Джеймс Роллинс - Кровавое евангелие
— Как ваше второе плечо? — спросила она неестественно высоким голосом.
Стоун повредил плечо, когда, протискиваясь через узкий проход, спасался из обрушающейся усыпальницы.
Джордан, дотронувшись второй рукой до больного плеча, вздрогнул и поморщился.
— Болит, но, я думаю, ничего серьезного. Во всяком случае, пусть лучше болит у живого, чем не болит у мертвого, лежащего под грудой камней внутри горы.
— А ведь еще немного, и мы могли бы остаться там…
— Кто говорит, что легкий путь является правильным?
Эрин вспыхнула, все еще чувствуя жар, его объятия, его поцелуй. Опустив голову, она стала смотреть на свои руки. Когда ей показалось, что молчание слишком затянулось, она, посмотрев на дверь, спросила:
— Как вы думаете, что им от нас надо?
Джордан посмотрел туда, куда был направлен ее взгляд.
— Не знаю. Может быть, они хотят расспросить нас о том, что там происходило. Взять с нас клятвы хранить все произошедшее в секрете. А может быть, хотят дать нам миллион долларов.
— Почему именно миллион долларов?
Стоун пожал плечами.
— А почему бы и нет? Я просто предположил… давайте будем оптимистами.
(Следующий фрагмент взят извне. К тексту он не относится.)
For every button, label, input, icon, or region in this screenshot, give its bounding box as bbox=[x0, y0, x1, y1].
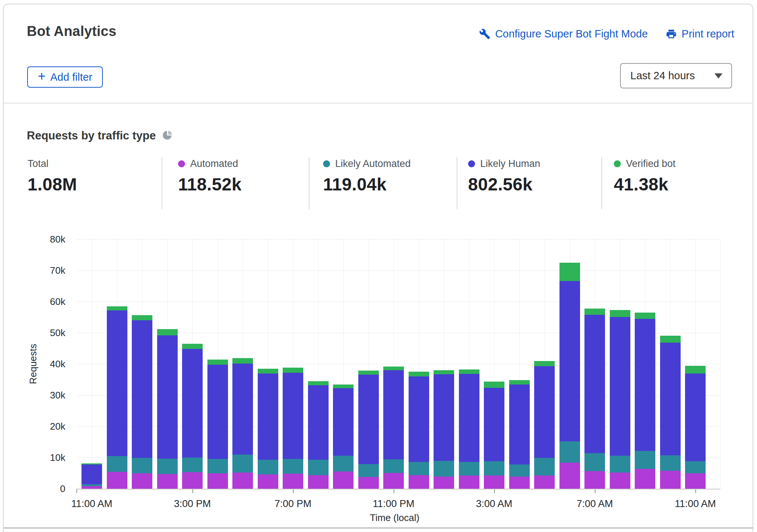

Она посмотрела на грязные носки своих кедов. Легко сказать, будем оптимистами… а как это сделать, особенно если рядом с ней сидит полуобнаженный Джордан? Жар его обнаженной кожи легко преодолевал расстояние между ними. Сколько времени прошло с того времени, когда она находилась в одной комнате с обнаженным мужчиной? Не говоря уже о том, что ни один из них не был хотя бы наполовину таким, как Джордан, или их поцелуи хотя бы наполовину были такими сладкими, как поцелуй Джордана.
Снова воцарилось молчание. Взгляд Джордана был направлен в сторону; наверное, он думал о своей жене, о своей мимолетной измене ей.
Эрин напряженно соображала, о чем бы еще спросить его.
— У вас сохранился ваш санпакет? — громко выпалила она, и Стоун, вздрогнув, вышел из состояния задумчивости.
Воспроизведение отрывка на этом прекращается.